**Task prompt**: Write every record below out exactly; no images.

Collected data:
+++++

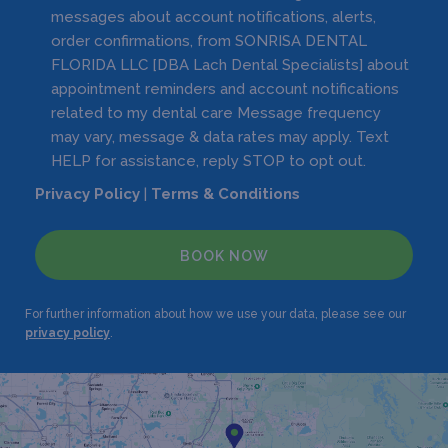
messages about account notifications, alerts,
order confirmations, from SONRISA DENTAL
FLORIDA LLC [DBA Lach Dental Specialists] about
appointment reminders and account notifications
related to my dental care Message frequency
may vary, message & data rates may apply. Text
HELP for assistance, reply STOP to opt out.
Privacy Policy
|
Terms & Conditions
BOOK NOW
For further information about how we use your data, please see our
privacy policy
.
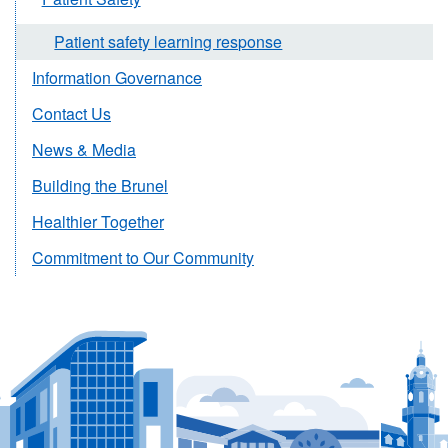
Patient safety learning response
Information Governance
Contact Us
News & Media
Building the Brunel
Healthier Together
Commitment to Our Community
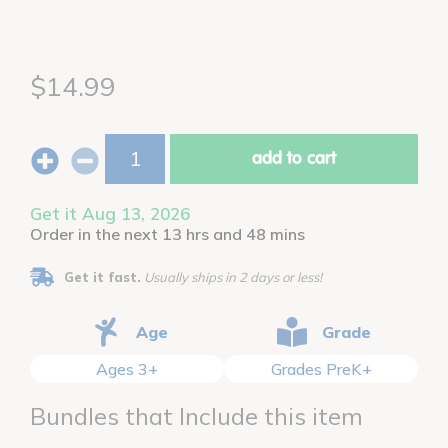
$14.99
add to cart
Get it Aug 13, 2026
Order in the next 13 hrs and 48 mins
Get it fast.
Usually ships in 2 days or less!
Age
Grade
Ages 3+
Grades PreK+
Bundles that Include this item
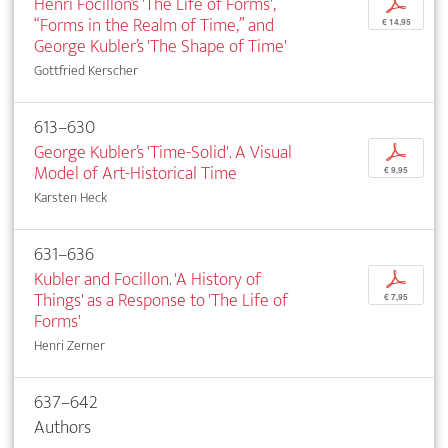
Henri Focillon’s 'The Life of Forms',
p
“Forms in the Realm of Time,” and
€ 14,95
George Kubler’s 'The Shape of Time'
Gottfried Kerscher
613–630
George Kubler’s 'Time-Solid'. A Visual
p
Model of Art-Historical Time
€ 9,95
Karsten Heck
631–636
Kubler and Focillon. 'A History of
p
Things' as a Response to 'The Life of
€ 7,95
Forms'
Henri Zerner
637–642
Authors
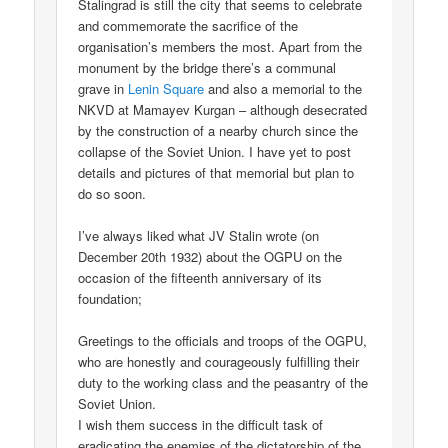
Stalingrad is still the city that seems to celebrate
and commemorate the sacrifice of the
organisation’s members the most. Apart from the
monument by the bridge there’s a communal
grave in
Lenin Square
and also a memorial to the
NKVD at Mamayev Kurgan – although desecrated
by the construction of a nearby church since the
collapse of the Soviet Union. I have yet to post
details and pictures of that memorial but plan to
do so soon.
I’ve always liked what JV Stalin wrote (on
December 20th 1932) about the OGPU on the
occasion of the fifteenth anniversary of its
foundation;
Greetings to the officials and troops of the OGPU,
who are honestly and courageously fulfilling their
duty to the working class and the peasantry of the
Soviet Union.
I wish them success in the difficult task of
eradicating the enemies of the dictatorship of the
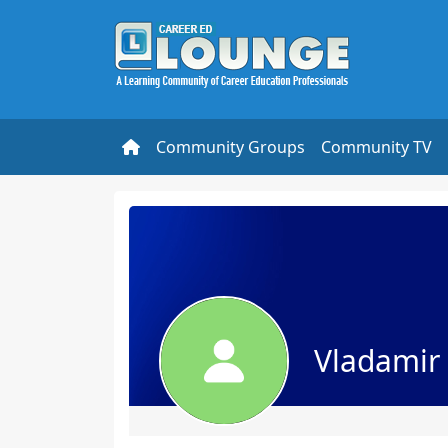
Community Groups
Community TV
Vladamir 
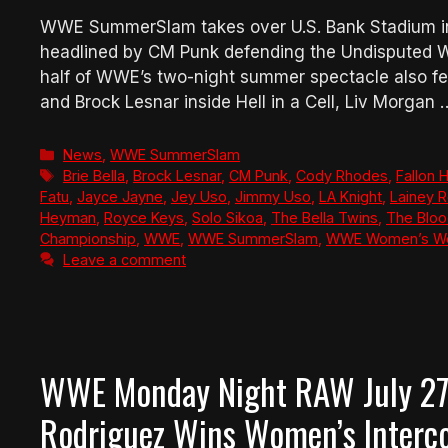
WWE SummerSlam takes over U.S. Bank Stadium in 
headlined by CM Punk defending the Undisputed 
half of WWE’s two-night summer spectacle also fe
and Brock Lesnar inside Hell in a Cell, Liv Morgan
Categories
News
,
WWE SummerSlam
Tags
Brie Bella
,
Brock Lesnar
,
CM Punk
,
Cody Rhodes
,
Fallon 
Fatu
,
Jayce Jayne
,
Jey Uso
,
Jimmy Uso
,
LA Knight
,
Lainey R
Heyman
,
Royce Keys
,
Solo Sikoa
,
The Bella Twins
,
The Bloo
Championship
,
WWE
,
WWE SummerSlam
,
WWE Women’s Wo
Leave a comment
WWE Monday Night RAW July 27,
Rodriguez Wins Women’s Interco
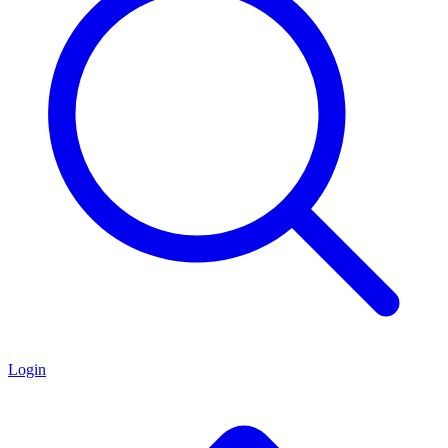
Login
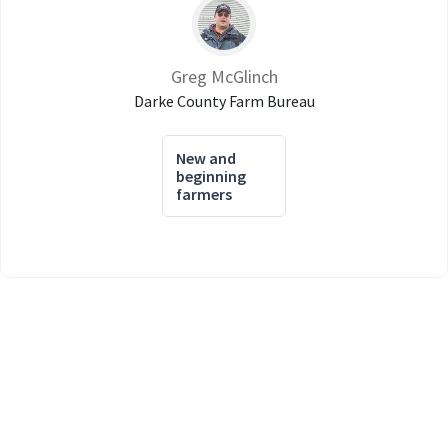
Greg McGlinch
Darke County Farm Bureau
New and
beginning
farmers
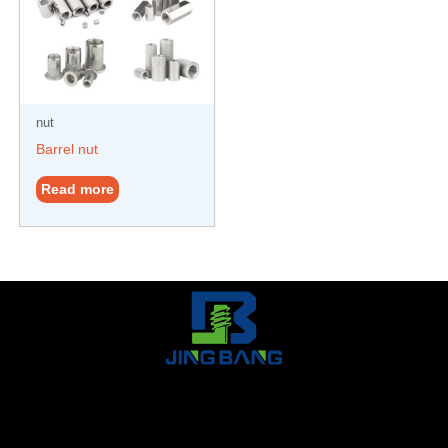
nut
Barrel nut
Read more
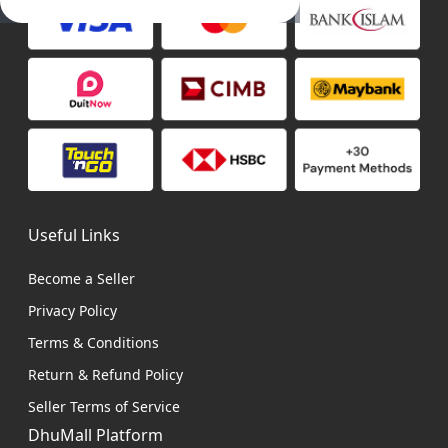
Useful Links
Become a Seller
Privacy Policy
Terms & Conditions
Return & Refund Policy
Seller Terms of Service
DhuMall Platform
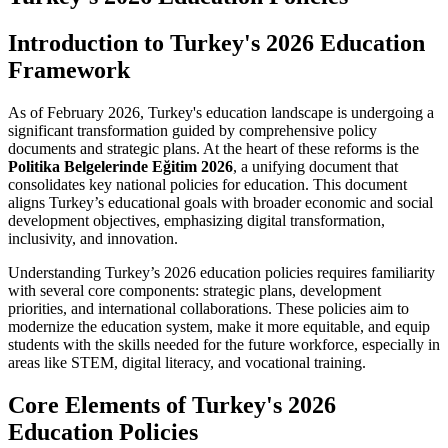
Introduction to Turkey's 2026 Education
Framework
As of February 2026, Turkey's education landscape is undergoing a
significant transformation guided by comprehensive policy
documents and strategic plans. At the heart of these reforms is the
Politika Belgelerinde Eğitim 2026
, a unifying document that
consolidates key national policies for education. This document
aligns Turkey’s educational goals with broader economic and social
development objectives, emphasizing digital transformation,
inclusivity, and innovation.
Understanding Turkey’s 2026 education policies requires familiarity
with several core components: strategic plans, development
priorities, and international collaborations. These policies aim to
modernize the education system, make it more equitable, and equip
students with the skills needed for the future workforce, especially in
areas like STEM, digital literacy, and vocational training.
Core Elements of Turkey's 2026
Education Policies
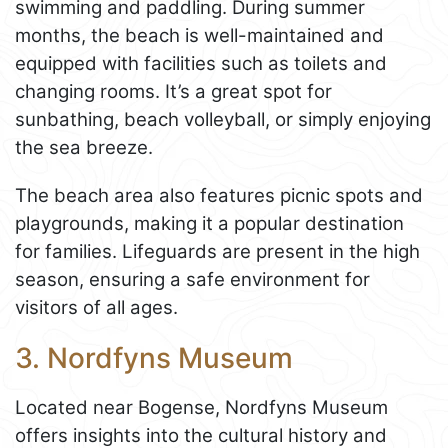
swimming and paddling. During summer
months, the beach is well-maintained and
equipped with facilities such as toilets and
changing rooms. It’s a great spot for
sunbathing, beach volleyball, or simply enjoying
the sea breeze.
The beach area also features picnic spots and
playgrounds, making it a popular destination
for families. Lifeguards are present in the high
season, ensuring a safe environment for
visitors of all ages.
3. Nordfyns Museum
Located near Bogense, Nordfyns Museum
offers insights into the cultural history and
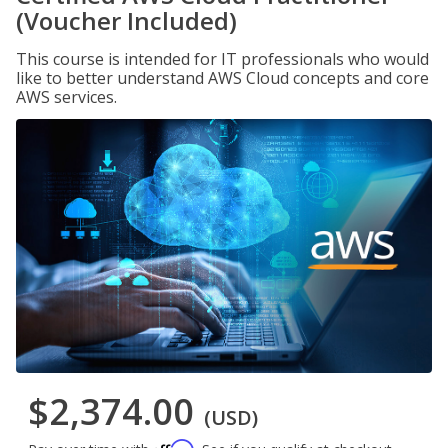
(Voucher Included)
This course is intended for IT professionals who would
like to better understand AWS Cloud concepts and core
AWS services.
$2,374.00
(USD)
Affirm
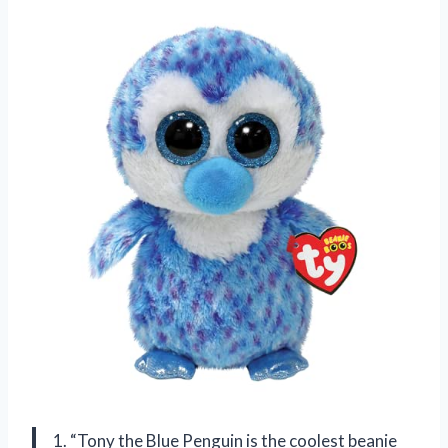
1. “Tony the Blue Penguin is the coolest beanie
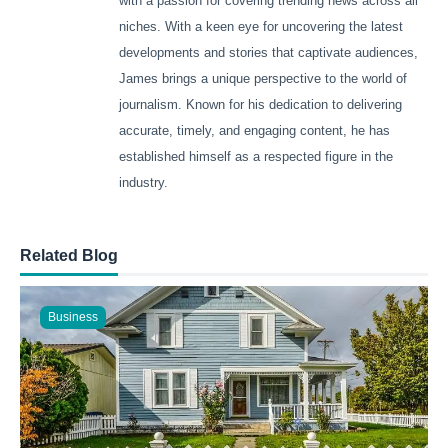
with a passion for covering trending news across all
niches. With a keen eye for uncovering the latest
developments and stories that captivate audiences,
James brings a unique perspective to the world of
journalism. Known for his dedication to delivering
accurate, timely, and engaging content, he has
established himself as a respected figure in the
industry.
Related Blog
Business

+++++

**Task output**:
messages about account notifications, alerts,
order confirmations, from SONRISA DENTAL
FLORIDA LLC [DBA Lach Dental Specialists] about
appointment reminders and account notifications
related to my dental care Message frequency
may vary, message & data rates may apply. Text
HELP for assistance, reply STOP to opt out.
Privacy Policy
|
Terms & Conditions
BOOK NOW
For further information about how we use your data, please see our
privacy policy
.
Patient safety learning response
Information Governance
Contact Us
News & Media
Building the Brunel
Healthier Together
Commitment to Our Community
$14.99
add to cart
Get it Aug 13, 2026
Order in the next 13 hrs and 48 mins
Get it fast.
Usually ships in 2 days or less!
Age
Grade
Ages 3+
Grades PreK+
Bundles that Include this item
Henri Focillon’s 'The Life of Forms',
p
“Forms in the Realm of Time,” and
€ 14,95
George Kubler’s 'The Shape of Time'
Gottfried Kerscher
613–630
George Kubler’s 'Time-Solid'. A Visual
p
Model of Art-Historical Time
€ 9,95
Karsten Heck
631–636
Kubler and Focillon. 'A History of
p
Things' as a Response to 'The Life of
€ 7,95
Forms'
Henri Zerner
637–642
Authors
Stalingrad is still the city that seems to celebrate
and commemorate the sacrifice of the
organisation’s members the most. Apart from the
monument by the bridge there’s a communal
grave in
Lenin Square
and also a memorial to the
NKVD at Mamayev Kurgan – although desecrated
by the construction of a nearby church since the
collapse of the Soviet Union. I have yet to post
details and pictures of that memorial but plan to
do so soon.
I’ve always liked what JV Stalin wrote (on
December 20th 1932) about the OGPU on the
occasion of the fifteenth anniversary of its
foundation;
Greetings to the officials and troops of the OGPU,
who are honestly and courageously fulfilling their
duty to the working class and the peasantry of the
Soviet Union.
I wish them success in the difficult task of
eradicating the enemies of the dictatorship of the
Community Groups
Community TV
Vladamir 
WWE SummerSlam takes over U.S. Bank Stadium in 
headlined by CM Punk defending the Undisputed 
half of WWE’s two-night summer spectacle also fe
and Brock Lesnar inside Hell in a Cell, Liv Morgan
Categories
News
,
WWE SummerSlam
Tags
Brie Bella
,
Brock Lesnar
,
CM Punk
,
Cody Rhodes
,
Fallon 
Fatu
,
Jayce Jayne
,
Jey Uso
,
Jimmy Uso
,
LA Knight
,
Lainey R
Heyman
,
Royce Keys
,
Solo Sikoa
,
The Bella Twins
,
The Bloo
Championship
,
WWE
,
WWE SummerSlam
,
WWE Women’s Wo
Leave a comment
WWE Monday Night RAW July 27,
Rodriguez Wins Women’s Interco
Login
Greg McGlinch
Darke County Farm Bureau
New and
beginning
farmers
nut
Barrel nut
Read more
Useful Links
Become a Seller
Privacy Policy
Terms & Conditions
Return & Refund Policy
Seller Terms of Service
DhuMall Platform
Introduction to Turkey's 2026 Education
Framework
As of February 2026, Turkey's education landscape is undergoing a
significant transformation guided by comprehensive policy
documents and strategic plans. At the heart of these reforms is the
Politika Belgelerinde Eğitim 2026
, a unifying document that
consolidates key national policies for education. This document
aligns Turkey’s educational goals with broader economic and social
development objectives, emphasizing digital transformation,
inclusivity, and innovation.
Understanding Turkey’s 2026 education policies requires familiarity
with several core components: strategic plans, development
priorities, and international collaborations. These policies aim to
modernize the education system, make it more equitable, and equip
students with the skills needed for the future workforce, especially in
areas like STEM, digital literacy, and vocational training.
Core Elements of Turkey's 2026
Education Policies
swimming and paddling. During summer
months, the beach is well-maintained and
equipped with facilities such as toilets and
changing rooms. It’s a great spot for
sunbathing, beach volleyball, or simply enjoying
the sea breeze.
The beach area also features picnic spots and
playgrounds, making it a popular destination
for families. Lifeguards are present in the high
season, ensuring a safe environment for
visitors of all ages.
3. Nordfyns Museum
Located near Bogense, Nordfyns Museum
offers insights into the cultural history and
(Voucher Included)
This course is intended for IT professionals who would
like to better understand AWS Cloud concepts and core
AWS services.
$2,374.00
(USD)
Affirm
1. “Tony the Blue Penguin is the coolest beanie
with a passion for covering trending news across all
niches. With a keen eye for uncovering the latest
developments and stories that captivate audiences,
James brings a unique perspective to the world of
journalism. Known for his dedication to delivering
accurate, timely, and engaging content, he has
established himself as a respected figure in the
industry.
Related Blog
Business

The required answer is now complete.